Si Philon n’introduit pas dans cet ensemble de quaestiones d’élément nouveau quant à l’interprétation d’ensemble du passage, son exégèse marque une nécessaire inflexion du fait même qu’il s’attache à un commentaire précis du texte scripturaire : celui-ci fait disparaître finalement la mention de trois visiteurs et ne présente plus qu’un échange entre une personne d’un côté, Abraham et Sarah de l’autre. De ce fait, la lecture développée par Philon devient en quelque sorte inutile, puisqu’elle ne sert plus à rendre compte de la principale difficulté d’interprétation de l’épisode, qui est la mention de Dieu en même temps que celle des trois hommes à qui Abraham offre l’hospitalité. De plus, la relation entre Abraham et les trois visiteurs est nécessairement moins importante que la mise en évidence de la relation entre Abraham et Dieu, l’hospitalité est de moindre importance que la piété, ce qui conduit Philon à esquisser à deux reprises un changement radical de point de vue, où l’apparition des hommes n’est plus qu’une simple image sans réalité concrète.

Il faudrait alors semble-t-il comprendre, si Philon est cohérent avec lui-même, que, trompé depuis le début par l’apparition de Dieu avec ses puissances, Abraham a cru rendre les devoirs de l’hospitalité à des hommes tout en sachant que Dieu était présent, mais qu’il finit par se rendre compte, dans la relation d’hospitalité qui se tisse, que Dieu seul est présent, entouré de ses puissances. Cela entre toutefois en contradiction avec la quaestio 20, qui ouvre sur l’épisode suivant, où Philon adopte de nouveau un regard extérieur sur Abraham, et commente le texte selon deux niveaux : ce qui est représenté directement par le texte comme des réalités sensibles, à savoir des hommes, et ce que le texte ne fait voir que de façon allégorique, à savoir Dieu et ses puissances.
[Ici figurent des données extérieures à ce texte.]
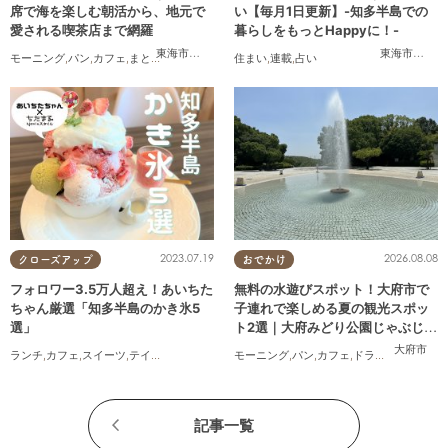
席で海を楽しむ朝活から、地元で
い【毎月1日更新】-知多半島での
愛される喫茶店まで網羅
暮らしをもっとHappyに！-
東海市
,
知多市
,
阿久比町
,
半田市
,
常滑市
,
美浜町
東海市
,
大府
モーニング
,
パン
,
カフェ
,
まとめ記事
,
コスパ抜群
住まい
,
連載
,
占い
2023.07.19
2026.08.08
クローズアップ
おでかけ
フォロワー3.5万人超え！あいちた
無料の水遊びスポット！大府市で
ちゃん厳選「知多半島のかき氷5
子連れで楽しめる夏の観光スポッ
選」
ト2選｜大府みどり公園じゃぶじゃ
ぶ池、ぱんやSUNとえふ
大府市
ランチ
,
カフェ
,
スイーツ
,
テイクアウト
モーニング
,
パン
,
カフェ
,
ドライブ
,
観光
,
行っ
記事一覧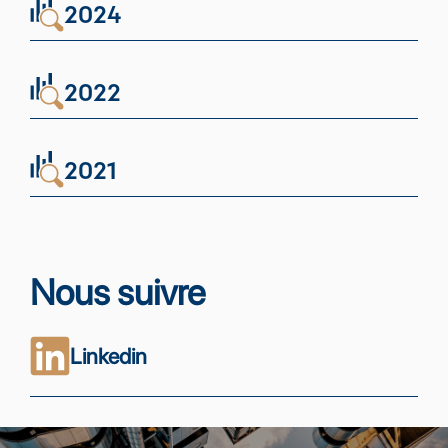
2024
2022
2021
Nous suivre
Linkedin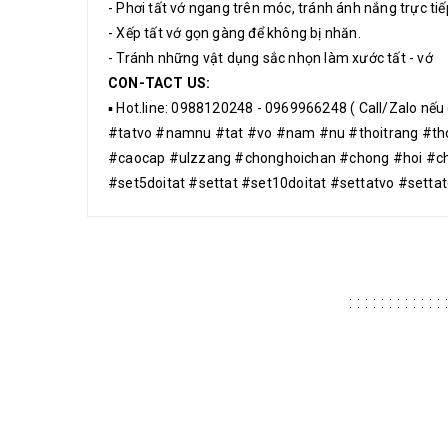
- Phơi tất vớ ngang trên móc, tránh ánh nắng trực tiế
- Xếp tất vớ gọn gàng để không bị nhăn.
- Tránh những vật dụng sắc nhọn làm xước tất - vớ
CON-TACT US:
▪️ Hot.line: 0988120248 - 0969966248 ( Call/Zalo nếu
#tatvo #namnu #tat #vo #nam #nu #thoitrang #th
#caocap #ulzzang #chonghoichan #chong #hoi #ch
#set5doitat #settat #set10doitat #settatvo #setta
Le cadre interprétatif posé initialement par Philon ne concernerait donc précisément que le moment où Abraham peut être dans le doute, parce que le texte scripturaire lui-même paraît hésiter, en parlant au pluriel alors qu’il est question de Dieu dès le début de l’épisode, et encore dans la prière d’Abraham pour que « le Seigneur » auquel il s’adresse ne s’éloigne pas de lui. L’enjeu de l’exégèse de Philon est de rendre possible une lecture où Dieu est présent tout au long de l’épisode, non pas seulement comme témoin implicite mais à travers chacun des détails qui est rapporté, que cela soit à propos d’une personne ou de trois. À partir du moment où le texte scripturaire ne parle plus que d’une personne, il ne peut plus être question que de Dieu, selon l’interprétation de Philon, et la disparition des trois hommes devient semble-t-il une preuve a posteriori qu’il ne s’agissait même pas réellement d’hommes lorsque le texte parlait au pluriel des visiteurs d’Abraham. La vision équilibrée de la deuxième quaestio apparaît donc rétrospectivement comme une pierre d’attente qui permet, grâce à la théorie des puissances, de relire tout le passage comme une apparition de Dieu, même si Abraham a pu douter et se comporter, par précaution, comme si des hommes étaient présents en même temps que Dieu.